If you are reading this you probably have figured out that the Mortgage Debt Forgiveness Act of 2007 is due to expire on December 31, 2012. This act gave homeowners who are faced with either a short sale or a foreclosure additional protection of their debt forgiveness becoming a taxable event.
We are watching this issue on a daily basis.
We sent Linda Goold, Director Federal Taxation with the National Association of Realtors an email right around the 1st of November to get an update. Her update was as follows:
“We do not know when/if Congress will extend the mortgage cancellation relief provision. Congress has been out of session since mid-September, and will not return until November 13. No action is possible until then, at the earliest.

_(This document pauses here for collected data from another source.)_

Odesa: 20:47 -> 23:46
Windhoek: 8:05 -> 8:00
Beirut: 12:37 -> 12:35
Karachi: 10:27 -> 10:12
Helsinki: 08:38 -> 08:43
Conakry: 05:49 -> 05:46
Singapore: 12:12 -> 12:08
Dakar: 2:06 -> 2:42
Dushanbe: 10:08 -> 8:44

About 100 provisions (unrelated to the major issues such as the Bush tax cuts) expired at the end of 2011 or will expire at the end of this year. The Senate Finance Committee has crafted a package that renews and/or extends many of them through the end of 2013. That package has not been scheduled for a vote, however, and is not likely to be scheduled, at least during November. The House has given no signal as to how it will address these provisions.
There is NO chance that the mortgage cancellation provision would be acted on as a separate, free-standing provision. Tax bills do not move as single-issue legislation, but rather as large packages. The leadership of the House Ways and Means Committee has made it clear that the expired and expiring provisions will move as a package or not at all.

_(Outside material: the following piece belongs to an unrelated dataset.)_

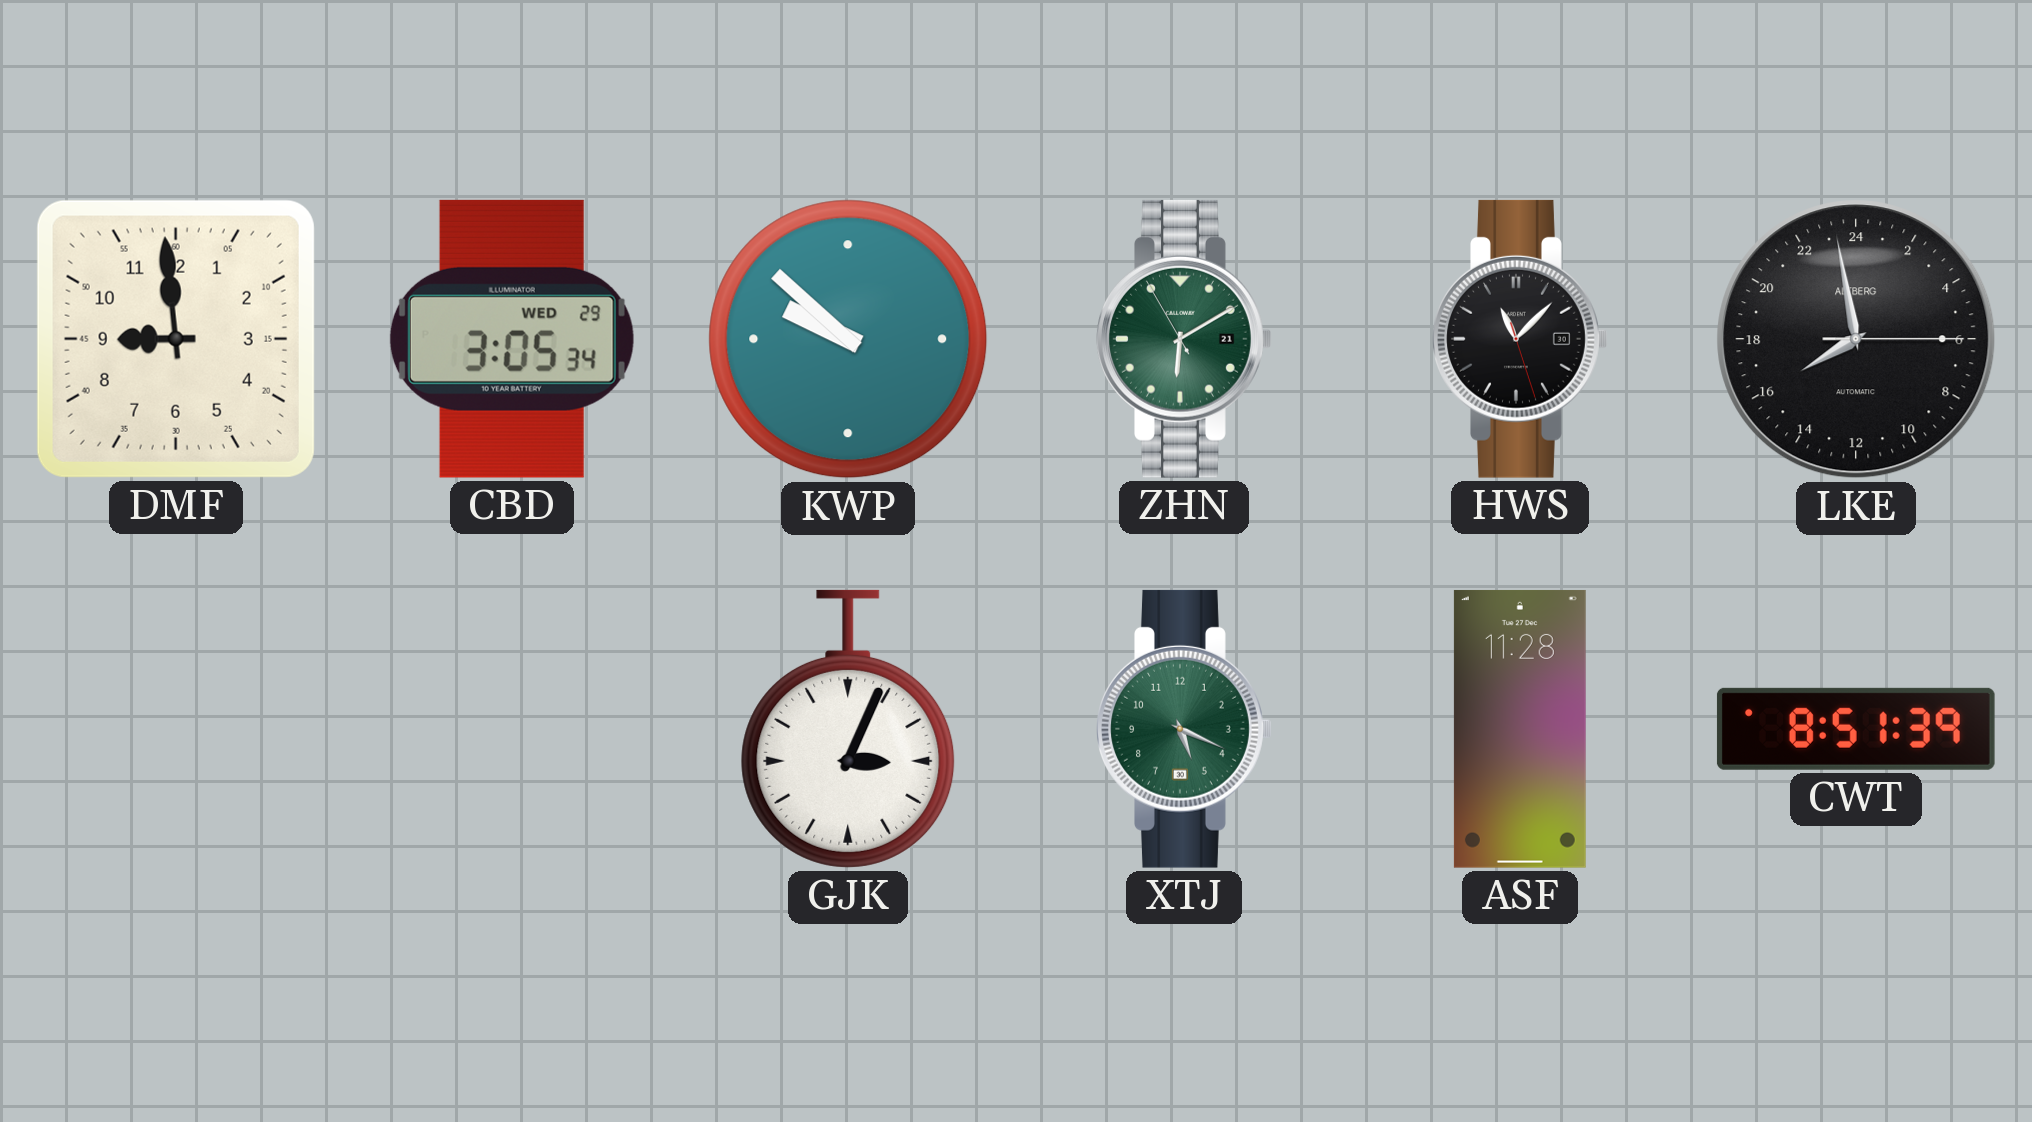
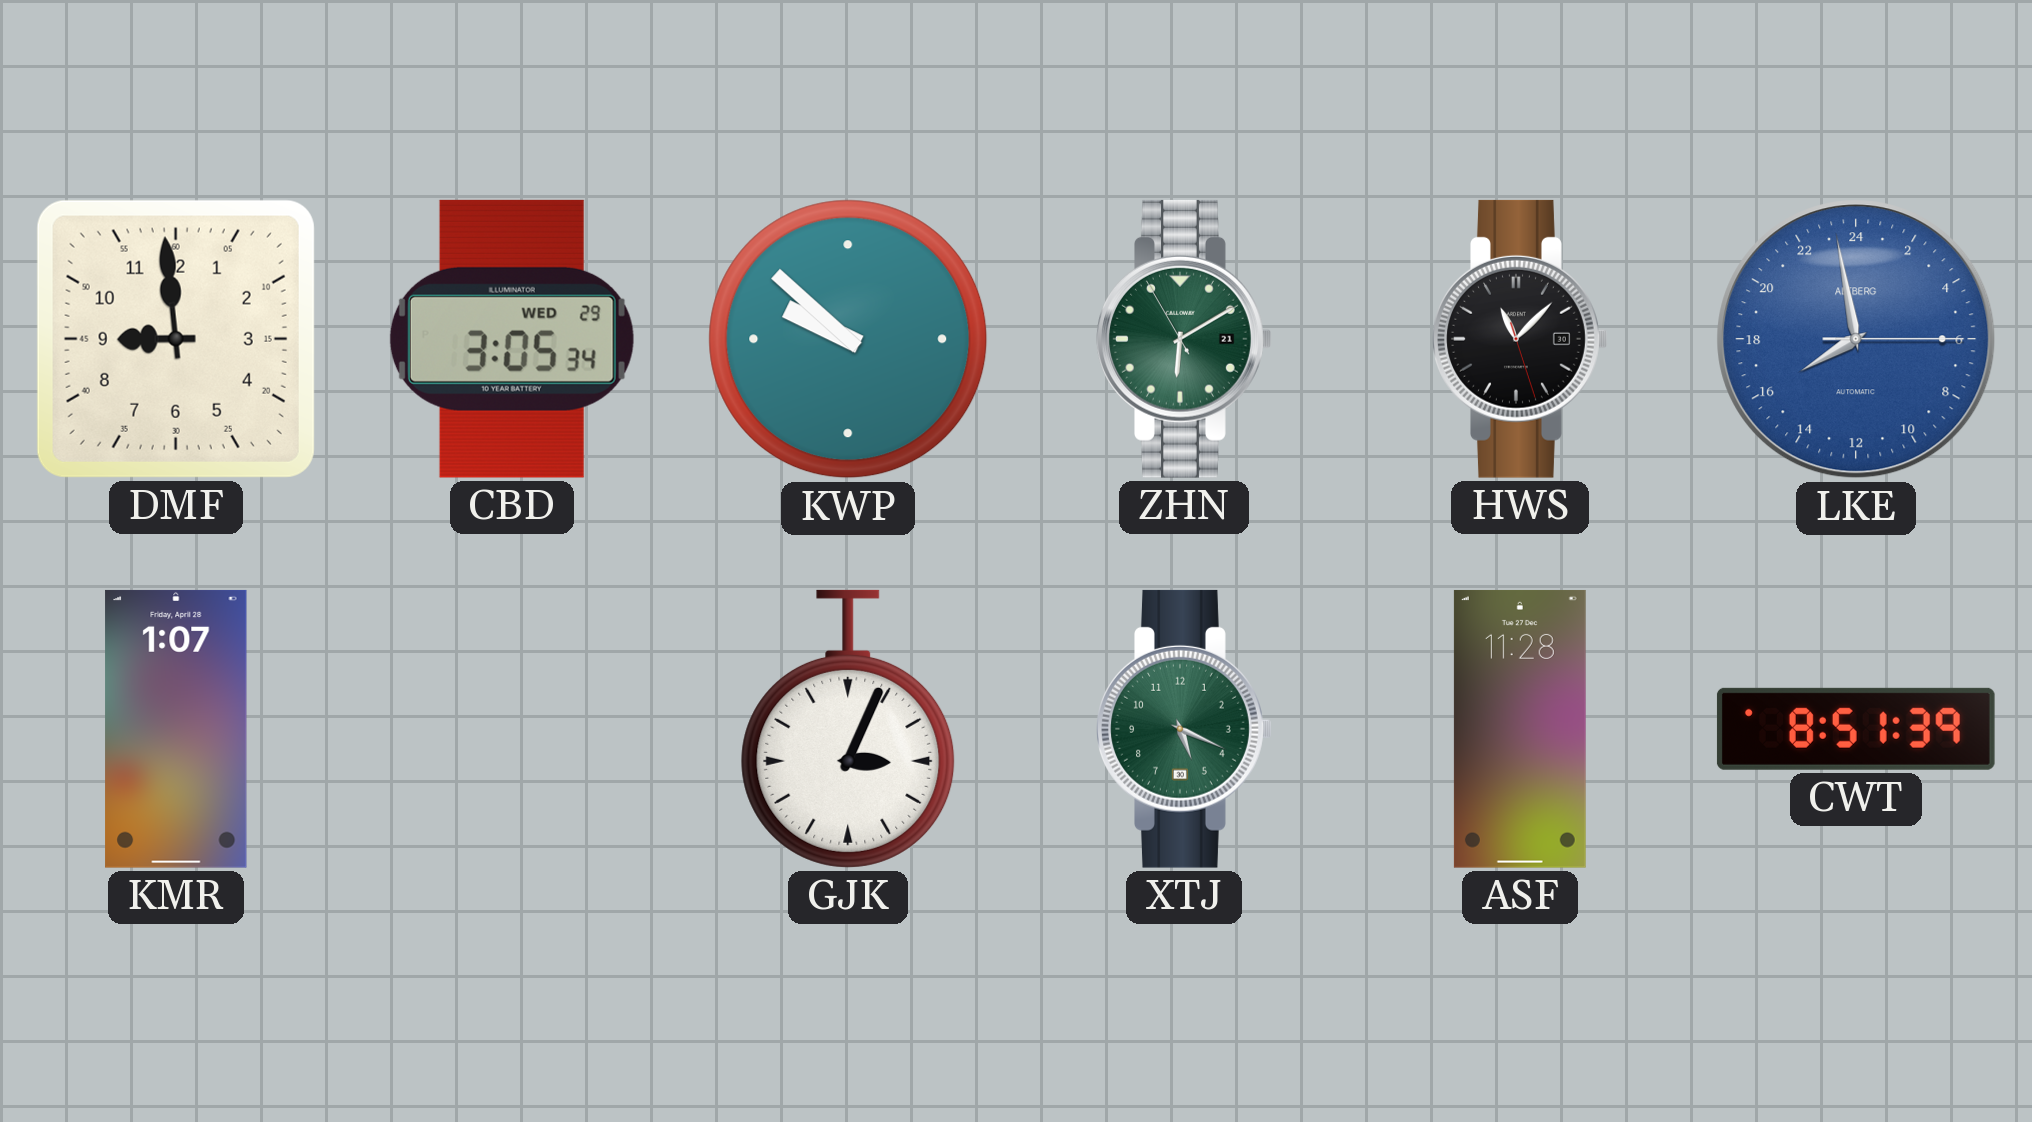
LKE dial: black -> blue
KMR: none -> 1:07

It would be possible for Congress to act on the expired provisions early next year and make the renewal/extension retroactive to January 1, 2013. That would mean that no one would have to worry about the relief during 2013. That would provide no comfort, however, to those sellers who are unable to close before December 31, 2012.”
We then got an update on December 12th from a fellow Realtor who passed on an update from Lindsay Shuba, NAR Government Affairs Representative via Craig Sanford, 2011 Region 11 Vice President. Her update is:
““Right now, the CFA on the Mortgage Cancellation extension is nearly at 11%, which is a great response rate. The window of opportunity for folks to respond to that CFA is closing however, because a new CFA is being issued focusing on protecting MID in fiscal cliff negotiations.
In terms of the actual extension, NAR’s lobbying team is fully engaged on the issue but it is currently caught up with the deliberations on the fiscal cliff and other expiring tax extenders. Our lobbying and national Leadership Teams continue to hold meetings with leaders on both sides of the aisle, and will be meeting with Ways & Means Committee Chairman Dave Camp. We have been told by Republican and Democrat leaders in both parties that extending this is a priority, but cannot guarantee it will be extended because of the larger negotiations about the fiscal cliff and the Bush tax cuts. The two main variables here are the vehicle (what sort of bill/package will be the driver) and the substance of the vehicle (if any tax extenders are included). It is highly unlikely that any clean extension of Mortgage Cancellation- or any tax extender on its own- will move independent of a tax extenders package, or a fiscal cliff deal.
If an extension happens it will likely not be until Christmas if not the end of the year; I know this doesn’t do much to help put people’s minds at ease among our membership. Congress could retroactively extend the provision next year as it would be a tax for the 2013 tax year (paid in 2014), but that doesn’t do much to assure certainty to folks thinking about short sales, loan mods, or foreclosures that might not be completed by Dec 31.
Please stress to all Realtors that they should not give their clients tax advice as each individual's situation is different, but they should be aware that an extension of this tax provision is far from certain.”